**Data for this task:**
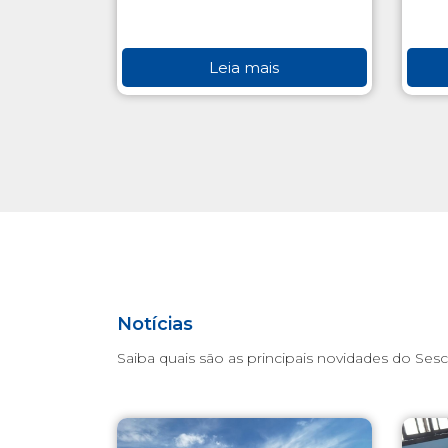
Leia mais
Notícias
Saiba quais são as principais novidades do Sesc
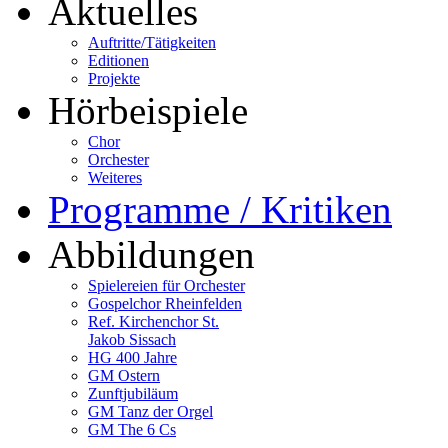
Aktuelles
Auftritte/Tätigkeiten
Editionen
Projekte
Hörbeispiele
Chor
Orchester
Weiteres
Programme / Kritiken
Abbildungen
Spielereien für Orchester
Gospelchor Rheinfelden
Ref. Kirchenchor St.
Jakob Sissach
HG 400 Jahre
GM Ostern
Zunftjubiläum
GM Tanz der Orgel
GM The 6 Cs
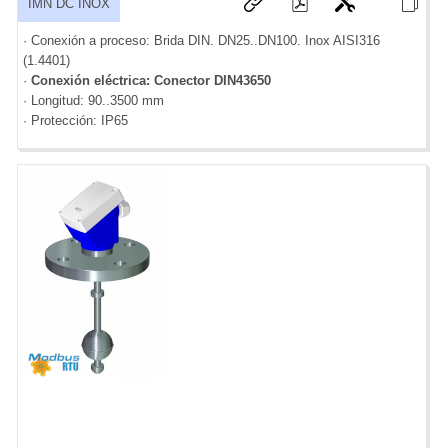
IMN DC INOX
· Conexión a proceso: Brida DIN. DN25..DN100. Inox AISI316
(1.4401)
·
Conexión eléctrica: Conector DIN43650
· Longitud: 90..3500 mm
· Protección: IP65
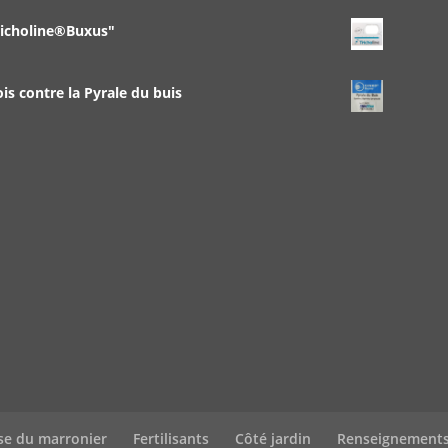
richoline®Buxus"
 contre la Pyrale du buis
se du marronier
Fertilisants
Côté jardin
Renseignement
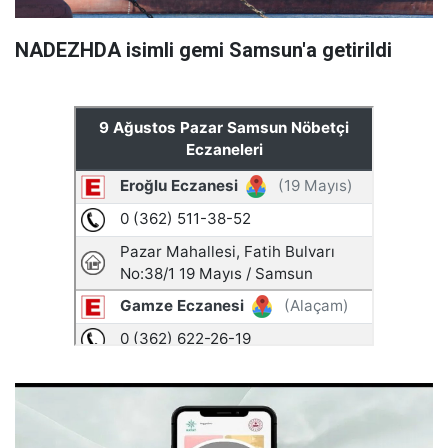
NADEZHDA isimli gemi Samsun'a getirildi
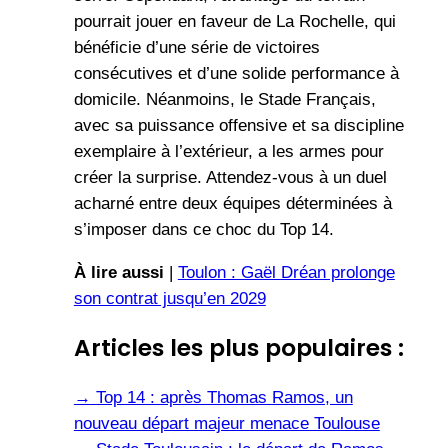
pourrait jouer en faveur de La Rochelle, qui
bénéficie d’une série de victoires
consécutives et d’une solide performance à
domicile. Néanmoins, le Stade Français,
avec sa puissance offensive et sa discipline
exemplaire à l’extérieur, a les armes pour
créer la surprise. Attendez-vous à un duel
acharné entre deux équipes déterminées à
s’imposer dans ce choc du Top 14.
À lire aussi
|
Toulon : Gaël Dréan prolonge
son contrat jusqu’en 2029
Articles les plus populaires :
→
Top 14 : après Thomas Ramos, un
nouveau départ majeur menace Toulouse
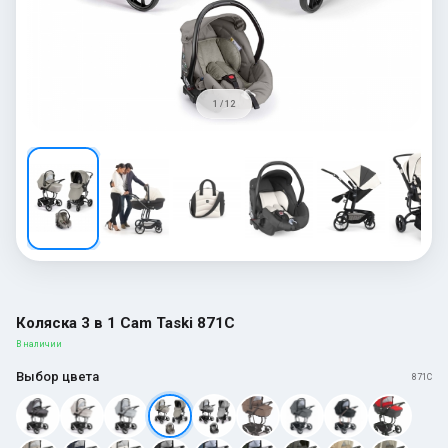
1 / 12
Коляска 3 в 1 Cam Taski 871C
В наличии
Выбор цвета
871C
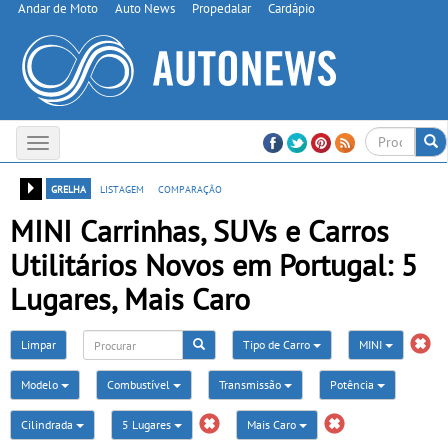
Andar de Moto
Auto News
Propedalar
Cardápio
Toggle
navigation
grelha
listagem
comparação
MINI Carrinhas, SUVs e Carros
Utilitários Novos em Portugal: 5
Lugares, Mais Caro
Limpar
Tipo de Carro
MINI
Modelo
Combustível
Transmissão
Potência
Cilindrada
5 Lugares
Mais Caro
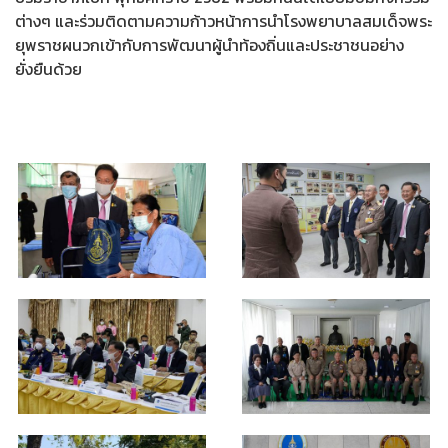
ต่างๆ และร่วมติดตามความก้าวหน้าการนำโรงพยาบาลสมเด็จพระ
ยุพราชผนวกเข้ากับการพัฒนาผู้นำท้องถิ่นและประชาชนอย่าง
ยั่งยืนด้วย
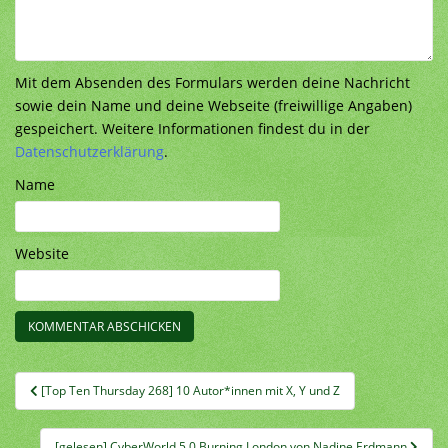
Mit dem Absenden des Formulars werden deine Nachricht
sowie dein Name und deine Webseite (freiwillige Angaben)
gespeichert. Weitere Informationen findest du in der
Datenschutzerklärung
.
Name
Website
Beitragsnavigation
[Top Ten Thursday 268] 10 Autor*innen mit X, Y und Z
[gelesen] CyberWorld 5.0 Burning London von Nadine Erdmann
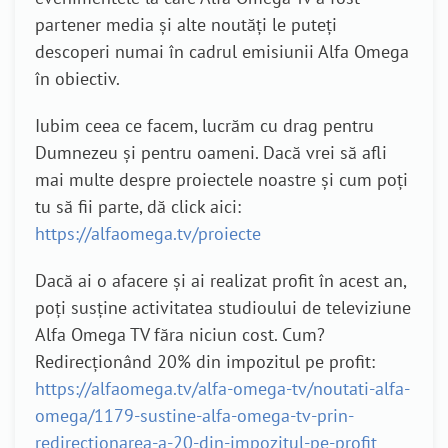
partener media și alte noutăți le puteți
descoperi numai în cadrul emisiunii Alfa Omega
în obiectiv.
Iubim ceea ce facem, lucrăm cu drag pentru
Dumnezeu și pentru oameni. Dacă vrei să afli
mai multe despre proiectele noastre și cum poți
tu să fii parte, dă click aici:
https://alfaomega.tv/proiecte
Dacă ai o afacere și ai realizat profit în acest an,
poţi susţine activitatea studioului de televiziune
Alfa Omega TV făra niciun cost. Cum?
Redirecționând 20% din impozitul pe profit:
https://alfaomega.tv/alfa-omega-tv/noutati-alfa-
omega/1179-sustine-alfa-omega-tv-prin-
redirectionarea-a-20-din-impozitul-pe-profit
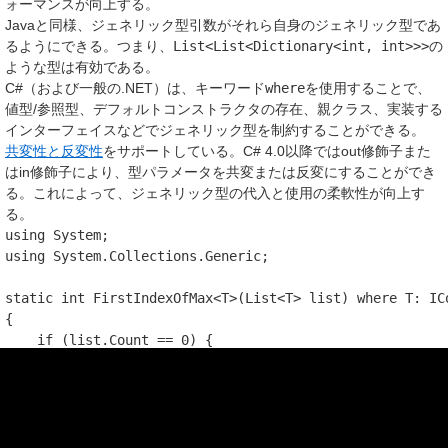
ォーマンスが向上する。
Javaと同様、ジェネリック型引数がそれら自身のジェネリック型であ
るようにできる。つまり、
List<List<Dictionary<int, int>>>
の
ような型は有効である。
C#（および一般の.NET）は、キーワード
where
を使用することで、
値型/参照型、デフォルトコンストラクタの存在、親クラス、実装する
インターフェイスなどでジェネリック型を制約することができる。
共変性と反変性
をサポートしている。C# 4.0以降ではout修飾子また
はin修飾子により、型パラメータを共変または反変にすることができ
る。これによって、ジェネリック型の代入と使用の柔軟性が向上す
る。
using
System
;
using
System.Collections.Generic
;
static
int
FirstIndexOfMax
<
T
>
(
List
<
T
>
list
)
where
T
:
IC
{
if
(
list
.
Count
==
0
)
{
return
-
1
;
}
int
index
=
-
1
;
for
(
int
i
=
0
;
i
<
list
.
Count
;
++
i
)
{
if
((
index
==
-
1
&&
list
[
i
]
!=
null
)
||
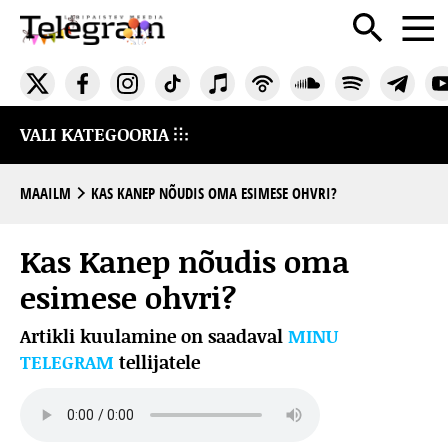
VALI KATEGOORIA
MAAILM
KAS KANEP NÕUDIS OMA ESIMESE OHVRI?
Kas Kanep nõudis oma
esimese ohvri?
Artikli kuulamine on saadaval
MINU
TELEGRAM
tellijatele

**Requirement:** Reproduce the data word for word, excluding its pictures.

**Your response:**
Leia mais
Notícias
Saiba quais são as principais novidades do Sesc
Aktuelles
Auftritte/Tätigkeiten
Editionen
Projekte
Hörbeispiele
Chor
Orchester
Weiteres
Programme / Kritiken
Abbildungen
Spielereien für Orchester
Gospelchor Rheinfelden
Ref. Kirchenchor St.
Jakob Sissach
HG 400 Jahre
GM Ostern
Zunftjubiläum
GM Tanz der Orgel
GM The 6 Cs
IMN DC INOX
· Conexión a proceso: Brida DIN. DN25..DN100. Inox AISI316
(1.4401)
·
Conexión eléctrica: Conector DIN43650
· Longitud: 90..3500 mm
· Protección: IP65
richoline®Buxus"
 contre la Pyrale du buis
se du marronier
Fertilisants
Côté jardin
Renseignement
NADEZHDA isimli gemi Samsun'a getirildi
pourrait jouer en faveur de La Rochelle, qui
bénéficie d’une série de victoires
consécutives et d’une solide performance à
domicile. Néanmoins, le Stade Français,
avec sa puissance offensive et sa discipline
exemplaire à l’extérieur, a les armes pour
créer la surprise. Attendez-vous à un duel
acharné entre deux équipes déterminées à
s’imposer dans ce choc du Top 14.
À lire aussi
|
Toulon : Gaël Dréan prolonge
son contrat jusqu’en 2029
Articles les plus populaires :
→
Top 14 : après Thomas Ramos, un
nouveau départ majeur menace Toulouse
1 / 12
Коляска 3 в 1 Cam Taski 871C
В наличии
Выбор цвета
871C
Andar de Moto
Auto News
Propedalar
Cardápio
Toggle
navigation
grelha
listagem
comparação
MINI Carrinhas, SUVs e Carros
Utilitários Novos em Portugal: 5
Lugares, Mais Caro
Limpar
Tipo de Carro
MINI
Modelo
Combustível
Transmissão
Potência
Cilindrada
5 Lugares
Mais Caro
ต่างๆ และร่วมติดตามความก้าวหน้าการนำโรงพยาบาลสมเด็จพระ
ยุพราชผนวกเข้ากับการพัฒนาผู้นำท้องถิ่นและประชาชนอย่าง
ยั่งยืนด้วย
Mit dem Absenden des Formulars werden deine Nachricht
sowie dein Name und deine Webseite (freiwillige Angaben)
gespeichert. Weitere Informationen findest du in der
Datenschutzerklärung
.
Name
Website
Beitragsnavigation
[Top Ten Thursday 268] 10 Autor*innen mit X, Y und Z
[gelesen] CyberWorld 5.0 Burning London von Nadine Erdmann
partener media și alte noutăți le puteți
descoperi numai în cadrul emisiunii Alfa Omega
în obiectiv.
Iubim ceea ce facem, lucrăm cu drag pentru
Dumnezeu și pentru oameni. Dacă vrei să afli
mai multe despre proiectele noastre și cum poți
tu să fii parte, dă click aici:
https://alfaomega.tv/proiecte
Dacă ai o afacere și ai realizat profit în acest an,
poţi susţine activitatea studioului de televiziune
Alfa Omega TV făra niciun cost. Cum?
Redirecționând 20% din impozitul pe profit:
https://alfaomega.tv/alfa-omega-tv/noutati-alfa-
omega/1179-sustine-alfa-omega-tv-prin-
redirectionarea-a-20-din-impozitul-pe-profit
ォーマンスが向上する。
Javaと同様、ジェネリック型引数がそれら自身のジェネリック型であ
るようにできる。つまり、
List<List<Dictionary<int, int>>>
の
ような型は有効である。
C#（および一般の.NET）は、キーワード
where
を使用することで、
値型/参照型、デフォルトコンストラクタの存在、親クラス、実装する
インターフェイスなどでジェネリック型を制約することができる。
共変性と反変性
をサポートしている。C# 4.0以降ではout修飾子また
はin修飾子により、型パラメータを共変または反変にすることができ
る。これによって、ジェネリック型の代入と使用の柔軟性が向上す
る。
using
System
;
using
System.Collections.Generic
;
static
int
FirstIndexOfMax
<
T
>
(
List
<
T
>
list
)
where
T
:
IC
{
if
(
list
.
Count
==
0
)
{
return
-
1
;
}
int
index
=
-
1
;
for
(
int
i
=
0
;
i
<
list
.
Count
;
++
i
)
{
if
((
index
==
-
1
&&
list
[
i
]
!=
null
)
||
VALI KATEGOORIA
MAAILM
KAS KANEP NÕUDIS OMA ESIMESE OHVRI?
Kas Kanep nõudis oma
esimese ohvri?
Artikli kuulamine on saadaval
MINU
TELEGRAM
tellijatele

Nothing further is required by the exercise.